Так… Значит, в ближайшие пару часов он, вполне возможно, никуда не денется, раз одежда будет в стирке. Сразу же за этой мыслью появляется огромное желание зайти к нему в душ — но… черт, я чувствую какую-то нерешительность, впервые за долгое время. Я не могу предугадать его действия, его реакции — и это меня с одной стороны приятно волнует, с другой — нервирует.

Я все равно не могу быть уверена, что после он не достанет запасной комплект одежды из машины и не поскачет резво на работу. Мне надо понять его планы хотя бы на ближайшее время. Полностью раскусить Артура я уже и не надеюсь.

— Полотенце на сушилке! — объявляю я и, разворачиваясь, выхожу из ванной.

Что происходит? Что творится, Полина, ты понимаешь? Где твоя голова, твой мозг? Он, вообще, работает? Или улетел, потерялся где-то по дороге с ночного пикника? Никогда не стоит терять голову, напоминаю себе, но понимаю, что это уже бесполезно.

Снова сажусь на диван и церемонно жду, сложив руки на коленях. Настроение у меня сейчас — как в нулевой точке отсчета. Что будет дальше? Я не знаю.

Расскажет ли мне Артур, что произошло перед тем, как он неожиданно приехал ко мне утром — или нет? Останется ли еще на несколько часов — в конце концов, сегодня суббота, может по выходным у него не такой напряженный график — или сразу уедет? В силе наш сегодняшний уговор насчёт купания в старом озере — или придётся всё отменить из-за неожиданного происшествия ночью, еще не знаю какого? Слишком много вопросов и ни одного ответа.

— Полин? — раздаётся его голос сверху, со стороны ванной. — Где у тебя порошок? Я все забросил, осталось только включить!

Понимаю глаза — да-а… Я точно в чём-то провинилась, иначе зачем жизнь снова так издевательски играет со мной? Он стоит на лестнице в одном полотенце, повязанном на бёдрах, и я могу хорошо рассмотреть его почти без одежды в утреннем освещении — самом естественном, мягком, раскрывающем все на свете с лучшей стороны.

Чтобы снова не превращаться в разъярённую кошку, шипящую, когда у неё из-под носа уводят любимое лакомство, стараюсь смотреть на него профессиональным взглядом.
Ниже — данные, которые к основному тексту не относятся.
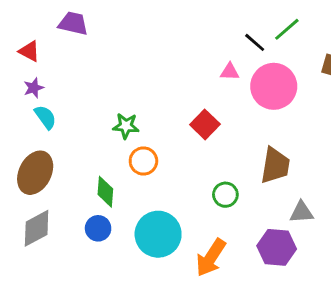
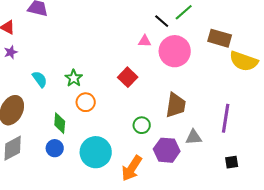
cyan semicircle: (45, 117) -> (40, 79), moved
green star: (126, 126) -> (74, 78), turned 30
purple hexagon: (277, 247) -> (167, 150), moved

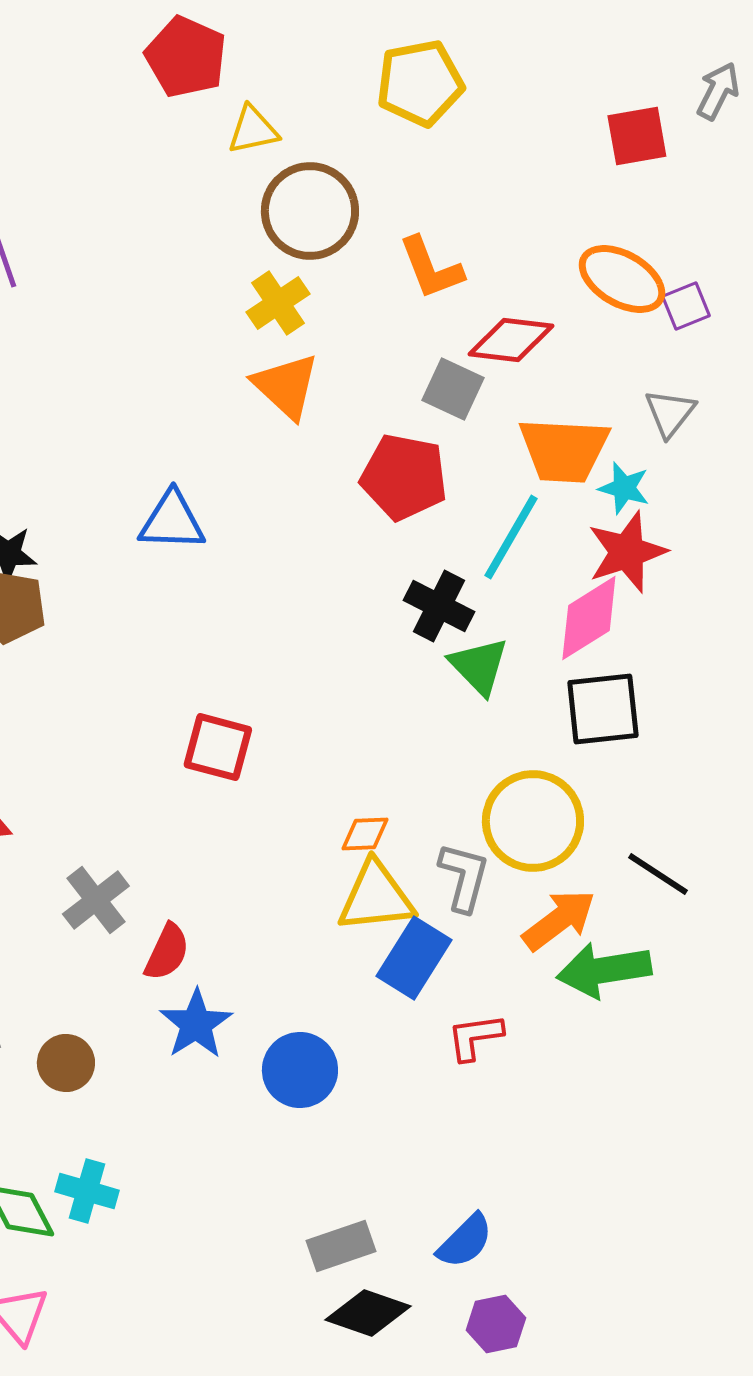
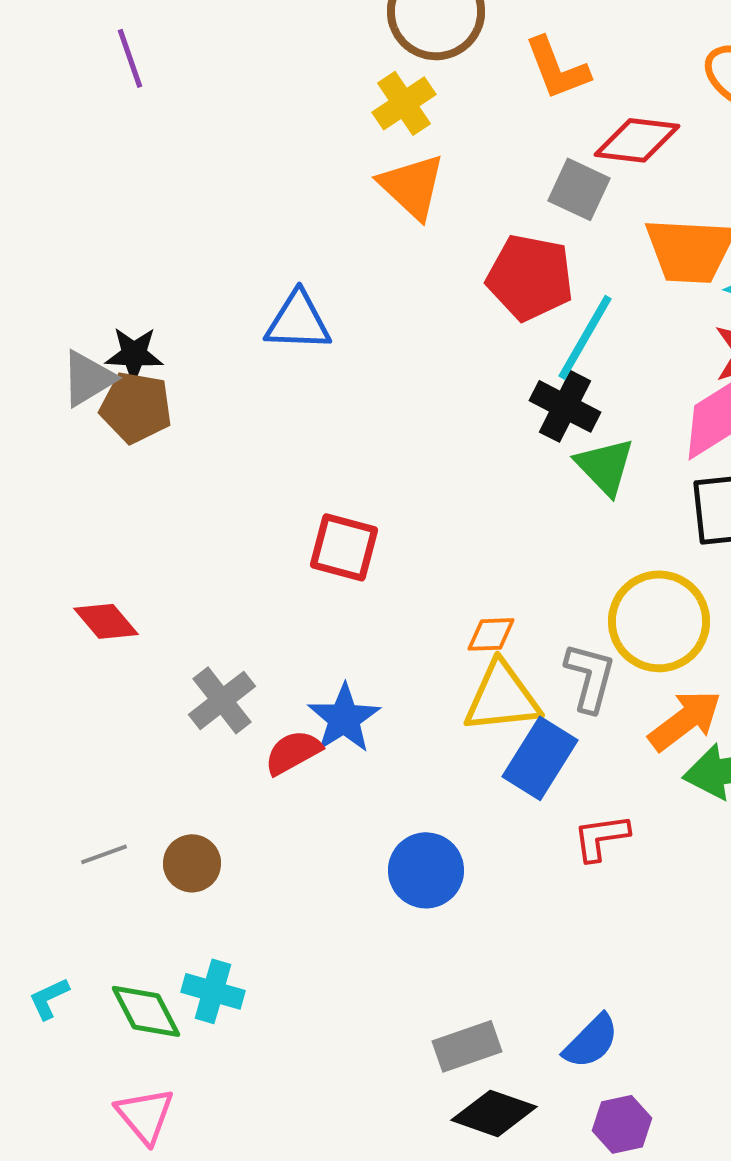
cyan line: (511, 537) -> (585, 337), moved
red semicircle: (167, 952) -> (293, 752), turned -144
blue star: (196, 1024) -> (344, 718), moved

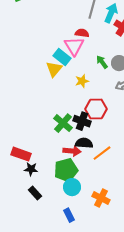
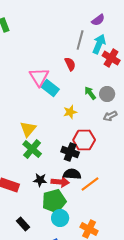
red semicircle: (82, 33) -> (70, 64), turned 56
pink triangle: (74, 46) -> (39, 77), moved
yellow triangle: (54, 69) -> (28, 129), moved
green cross: (63, 123) -> (32, 149), moved
black star: (31, 169) -> (40, 180), moved

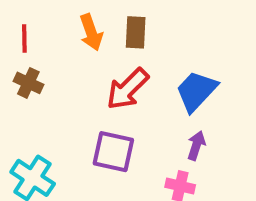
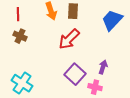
blue trapezoid: (196, 91) -> (112, 20), moved
purple square: (113, 152) -> (75, 74), moved, turned 30

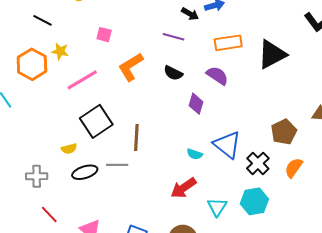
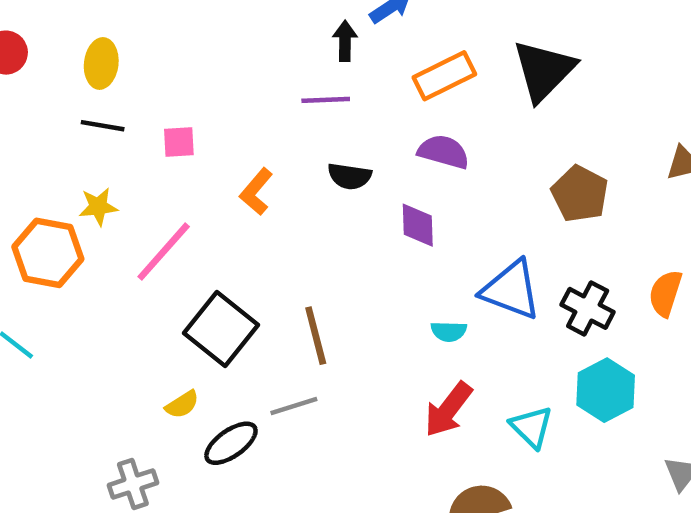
black arrow: (190, 14) -> (345, 41), turned -102
black line: (42, 20) -> (103, 126), moved
orange L-shape: (131, 67) -> (256, 192), size x0.7
brown pentagon: (284, 132) -> (580, 194), moved

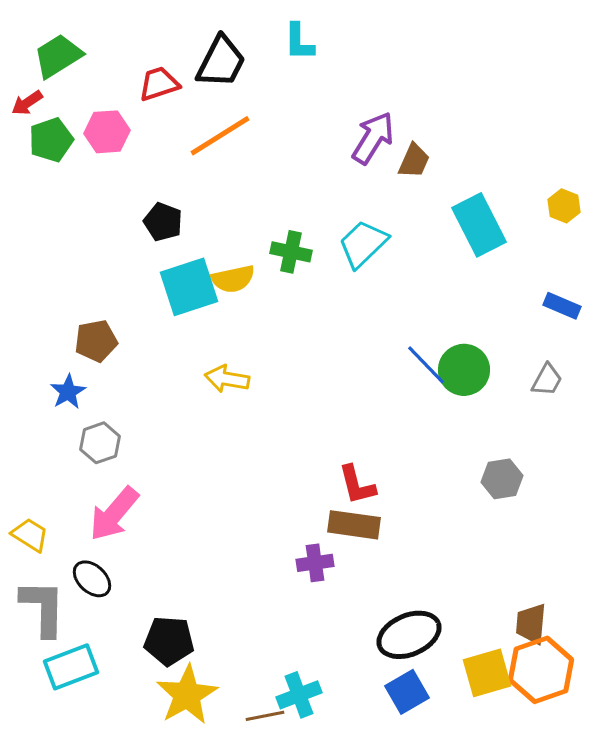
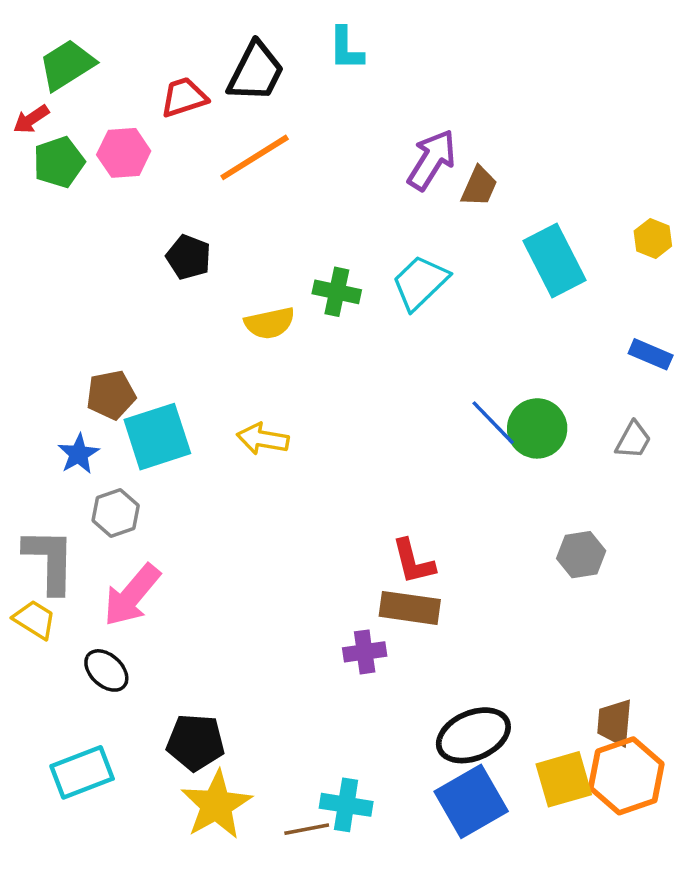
cyan square: (189, 287) -> (157, 437), moved
gray L-shape: (43, 608) -> (50, 560), moved
blue square: (407, 692) -> (471, 801), size x1.4
cyan cross: (299, 695) -> (346, 805), turned 30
Поднимаюсь по ступенькам ему навстречу, на ходу оценивая всё — крепкие ровные ноги с хорошо очерченными икрами, рельефный живот и дорожку темных волос, уходящую вниз, под полотенце — не отвлекайся, Полина, ты изучаешь фактуру. Это не человек, это модель. Это твоя глина, вылепив которую, выставив для снимка по-своему, ты сделаешь шедевр. Ни больше, ни меньше.

Подхожу ближе, равняясь с ним на верхней ступеньке, и без слов кладу руки ему на грудь — широкая, хорошо развитая, покрытая темными волосами — не слишком редко, не слишком густо, идеально. Ладони все еще помнят ощущение его тела, помнят упругость мышц и тепло кожи — но сейчас я не человек. Я художник, который пробует на крепость предмет своего вдохновения, гнёт его и так и эдак, прикидывая, что может создать вместе с ним. Прохожусь по его плечам, спускаюсь к локтям, к запястьям, к ладоням, сплетаюсь своими пальцами с его — он тут же сжимает, не выпуская их.

— Я хочу тебя сфотографировать, — говорю прямо, глядя в глаза. — Голым. Только стиль ню, никаких других. Ты слишком красивый для любой одежды.

— Ч…что? — ошарашенно переспрашивает он. Типичная реакция на многие мои предложения.

— Хочу сделать с тобой сессию, — четко повторяю я. — Цикл работ. Где-нибудь на локации, ночью, черно-белый вариант. Хочу раскрыть тебя так, как никто до этого… перетряхнуть и узнать все, что творится внутри. Тебе понравится. Ты узнаешь такого себя, каким никогда не знал.

Артур смотрит на меня, не мигая, и от волнения шумно сглатывает — я вижу как резко дергается кадык на его шее, — после чего, не произнося ни слова… согласно кивает. Отлично! Теперь он мой. Он полностью мой.

Его согласие действует на меня эйфорически, мне тяжело сдерживаться и я продолжаю говорить, чтобы он знал, на что идёт, чтобы не вспоминал ни о чем-то другом, чтобы забыл о всех своих делах и планах. Я получила на него свои права. И делиться ни с кем не хочу.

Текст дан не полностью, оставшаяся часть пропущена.